Des projets plus transversaux à l’avenir
Il est néanmoins dans l’air du temps que le monde des courses puisse lui aussi bénéficier du soutien du fonds Éperon grâce à des projets plus globaux qui pourraient rendre, par exemple, les hippodromes ou centres d’entraînement éligibles à un soutien sur des actions spécifiques liées à des problématiques actuelles. Certaines actions bénéficient déjà à l’ensemble de la filière, comme celles concernant la recherche : « Nous épaulons notamment le conseil scientifique de l’Institut Français du Cheval et de l’Équitation dans les projets qu’il valide, explique Jean de Chevigny . Les travaux sur la gestation de la jument, la rhodococcose, l’artérite concernent tous les équidés ». En 2024, 150 000 € ont été affectés au « renforcement des missions du Réseau d’Épidémio-Surveillance en Pathologie Équine (RESPE) » dont bénéficient pleinement les acteurs de la filière course. « Depuis la création du fonds en 2005, la filière a évolué, souligne Hélène Dal Corso, il est donc normal que l’on suive ce mouvement. Une réflexion est en cours sur des dossiers transversaux d’intérêt général pour la filière ». Les questions cruciales de l’eau, de l’adaptation au changement climatique, du transport, du bien-être animal, du sanitaire font partie des thèmes envisagés.

« DEPUIS LA CRÉATION DU FONDS EN 2005, LA FILIÈRE A ÉVOLUÉ, IL EST DONC NORMAL QUE L’ON SUIVE CE MOUVEMENT. UNE RÉFLEXION EST EN COURS SUR DES DOSSIERS TRANSVERSAUX D’INTÉRÊT GÉNÉRAL POUR LA FILIÈRE ».
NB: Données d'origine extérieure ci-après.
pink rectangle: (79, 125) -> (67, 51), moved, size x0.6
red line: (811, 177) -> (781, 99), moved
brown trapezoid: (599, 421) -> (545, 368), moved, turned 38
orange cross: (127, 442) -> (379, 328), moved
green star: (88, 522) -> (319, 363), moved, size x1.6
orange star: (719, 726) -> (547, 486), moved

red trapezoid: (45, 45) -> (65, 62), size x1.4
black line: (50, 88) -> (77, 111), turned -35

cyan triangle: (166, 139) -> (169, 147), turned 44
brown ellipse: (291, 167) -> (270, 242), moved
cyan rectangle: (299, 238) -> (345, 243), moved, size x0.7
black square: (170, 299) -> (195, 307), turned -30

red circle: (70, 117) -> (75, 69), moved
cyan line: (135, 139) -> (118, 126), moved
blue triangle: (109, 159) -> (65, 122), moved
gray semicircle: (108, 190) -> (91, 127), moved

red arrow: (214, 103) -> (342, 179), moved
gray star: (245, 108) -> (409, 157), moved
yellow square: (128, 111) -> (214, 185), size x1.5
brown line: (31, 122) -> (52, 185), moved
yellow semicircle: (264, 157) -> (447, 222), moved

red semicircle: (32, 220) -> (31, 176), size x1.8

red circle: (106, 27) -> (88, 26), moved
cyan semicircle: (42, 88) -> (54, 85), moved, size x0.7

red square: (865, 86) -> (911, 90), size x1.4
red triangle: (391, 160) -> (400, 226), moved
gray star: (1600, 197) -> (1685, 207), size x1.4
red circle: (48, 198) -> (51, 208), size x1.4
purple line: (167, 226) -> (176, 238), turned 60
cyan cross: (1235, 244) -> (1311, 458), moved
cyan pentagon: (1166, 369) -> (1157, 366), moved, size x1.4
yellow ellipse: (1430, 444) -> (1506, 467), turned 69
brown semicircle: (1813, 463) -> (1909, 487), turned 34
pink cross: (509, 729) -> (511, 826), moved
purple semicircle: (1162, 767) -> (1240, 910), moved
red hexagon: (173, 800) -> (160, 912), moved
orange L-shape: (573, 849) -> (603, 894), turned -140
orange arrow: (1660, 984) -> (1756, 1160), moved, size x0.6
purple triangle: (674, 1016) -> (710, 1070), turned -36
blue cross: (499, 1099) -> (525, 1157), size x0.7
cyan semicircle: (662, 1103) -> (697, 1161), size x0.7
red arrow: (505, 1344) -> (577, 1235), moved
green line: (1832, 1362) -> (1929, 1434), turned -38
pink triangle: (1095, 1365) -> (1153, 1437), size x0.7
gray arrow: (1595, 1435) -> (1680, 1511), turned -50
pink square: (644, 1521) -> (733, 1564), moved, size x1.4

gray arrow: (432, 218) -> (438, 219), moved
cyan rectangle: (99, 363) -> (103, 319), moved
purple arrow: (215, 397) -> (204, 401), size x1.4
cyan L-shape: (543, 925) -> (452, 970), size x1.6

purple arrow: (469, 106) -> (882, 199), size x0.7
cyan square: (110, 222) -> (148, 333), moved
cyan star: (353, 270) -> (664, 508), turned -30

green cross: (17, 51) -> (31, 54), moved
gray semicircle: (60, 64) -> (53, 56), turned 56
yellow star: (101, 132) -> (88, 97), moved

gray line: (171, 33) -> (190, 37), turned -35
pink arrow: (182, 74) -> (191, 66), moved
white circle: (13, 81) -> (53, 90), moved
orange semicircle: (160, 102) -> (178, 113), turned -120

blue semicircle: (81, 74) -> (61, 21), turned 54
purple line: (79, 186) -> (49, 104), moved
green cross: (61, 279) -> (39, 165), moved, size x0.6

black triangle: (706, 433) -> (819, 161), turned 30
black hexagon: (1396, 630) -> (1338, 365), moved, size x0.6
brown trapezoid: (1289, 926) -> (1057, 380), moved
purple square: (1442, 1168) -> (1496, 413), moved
Hélène Dal Corso, présidente du fonds

 

La tentation du repli sur soi
La tentation du « Brexit » est forte dans la filière course en cette période économiquement difficile. Pourquoi continuer à se montrer solidaire des autres branches de la famille du cheval ? « Charité bien ordonnée commence par soi-même », dit l’adage... Mais quand l’État a envisagé d’augmenter son prélèvement sur les enjeux du PMU, le fait que les courses soutiennent le reste de la filière et la financent a été un argument pour déjouer le projet. Alors bien sûr les subventions apportées à l’École Nationale des Ânes Maraîchers de Villeneuve-sur-Lot peuvent prêter à sourire. Mais son action contribue à préserver les sept races asines françaises, donc un pan de la culture équestre. C’est aussi un argument fort en faveur du maintien du label agricole du cheval, que beaucoup, notamment chez les animalistes, voudraient voir basculer au rang des animaux de compagnie, ce qui menacerait son utilisation professionnelle. Les subventions aux chevaux de trait et plus largement aux équidés de travail ont la même vertu : mettre en avant le cheval « paysan », ce qui ouvre aux éleveurs la manne des subventions européennes via la PAC (politique agricole commune). Si le fonds Éperon doit désormais évoluer pour adapter ses actions à la réalité économique de la filière hippique, celle-ci ne devrait pas oublier que l’union fait la force...

 

Un comité d’engagement multipartite

Les décisions du fonds Éperon sont prises par un comité qui se réunit chaque mois. Il est composé de huit membres.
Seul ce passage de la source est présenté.